Fegie mengatakan, kasus yang dilaporkan oleh salah satu kandidat kepala daerah Tolikara, Amos Yikwa, kepada Sentra Gakkumdu sudah ditindaklanjuti sesuai dengan batasan waktu yang ada, yaitu lima hari kerja Bawaslu. Setelah itu, lanjutnya, Bawaslu melaporkan hasil temuannya untuk diproses oleh penyidik Polda Papua di Sentra Gakkumdu.

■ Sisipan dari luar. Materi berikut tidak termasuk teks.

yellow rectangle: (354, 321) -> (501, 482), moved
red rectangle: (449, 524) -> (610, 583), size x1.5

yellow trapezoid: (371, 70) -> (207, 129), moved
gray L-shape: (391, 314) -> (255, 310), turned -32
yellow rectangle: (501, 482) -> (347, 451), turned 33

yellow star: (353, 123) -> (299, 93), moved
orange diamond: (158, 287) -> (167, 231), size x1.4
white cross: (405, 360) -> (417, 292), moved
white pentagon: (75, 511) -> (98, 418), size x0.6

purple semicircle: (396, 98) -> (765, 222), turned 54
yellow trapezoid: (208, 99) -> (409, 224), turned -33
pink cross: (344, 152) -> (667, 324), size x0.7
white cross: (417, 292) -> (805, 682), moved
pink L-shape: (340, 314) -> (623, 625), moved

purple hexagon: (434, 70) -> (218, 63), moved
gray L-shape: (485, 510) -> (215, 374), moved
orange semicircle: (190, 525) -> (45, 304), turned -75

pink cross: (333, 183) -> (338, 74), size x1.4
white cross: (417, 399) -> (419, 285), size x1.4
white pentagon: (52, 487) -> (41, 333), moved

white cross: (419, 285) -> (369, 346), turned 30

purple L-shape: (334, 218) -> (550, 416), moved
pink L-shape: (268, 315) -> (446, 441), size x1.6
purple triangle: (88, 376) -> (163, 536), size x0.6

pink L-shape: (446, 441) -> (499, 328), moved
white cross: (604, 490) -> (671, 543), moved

”Polisi menetapkan Lukas sebagai tersangka dan menyerahkan berkas perkaranya ke Kejati Papua. Namun, dari temuan jaksa, tidak terdapat tanda tangan Lukas di berita acara pemeriksaan (BAP). Penyidik Polda Papua terkendala oleh minimnya waktu hanya tiga hari kerja untuk melengkapi kekurangan tersebut,” ungkap Fegie.
Evaluasi peraturan
Ia menuturkan, tim Sentra Gakkumdu akan mengevaluasi kembali peraturan bersama terkait jangka waktu pemeriksaan berkas perkara pelanggaran pemilu yang hanya tiga hari. ”Kami akan mengevaluasi regulasi ini agar tidak mendapat kendala yang sama pada pilkada tahun depan,” kata Fegie.

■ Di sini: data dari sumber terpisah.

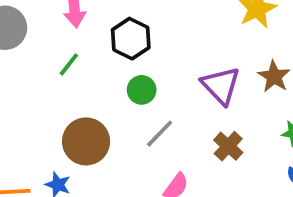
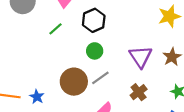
brown circle: (86, 141) -> (74, 82), moved

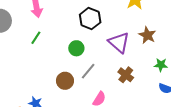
black hexagon: (94, 20) -> (90, 19), moved
brown circle: (74, 82) -> (65, 81), size x0.7

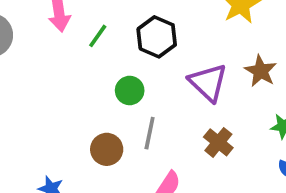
green line: (36, 38) -> (98, 36), moved
gray line: (88, 71) -> (150, 133), turned -30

Hendrik menyatakan, pihaknya sama sekali tidak bermaksud mencari kesalahan pejabat tertentu dalam kasus pelanggaran pemilu. ”Kami hanya melaksanakan tugas sesuai laporan dari pihak Bawaslu. Seluruh hasil penyelidikan hingga penyidikan sudah sesuai prosedur. Bahkan, dalam BAP, kami telah memasukkan keterangan alasan tidak adanya tanda tangan,” ucapnya.
Sementara itu, Harli selaku perwakilan dari Kejati Papua menegaskan, kasus Lukas Enembe tidak memenuhi persyaratan formal dan materiil. ”Dalam Pasal 75 Kitab Hukum Acara Pidana, seorang tersangka yang telah menjalani pemeriksaan oleh penyidik wajib membubuhkan tanda tangan di BAP,” kata Harli.
Ia mengungkapkan, pihak Kejati Papua telah mengembalikan berkas perkara Lukas sebanyak dua kali kepada penyidik Polda Papua agar melengkapi tanda tangan pada BAP. ”Seharusnya, dalam Undang-Undang Nomor 10 Tahun 2016, pengembalian berkas perkara hanya satu kali. Kami masih berupaya mengembalikan berkas itu hingga dua kali kepada mereka. Namun, mereka belum memasukkan berkas itu lagi hingga batas waktu tiga hari berakhir,” ungkapnya.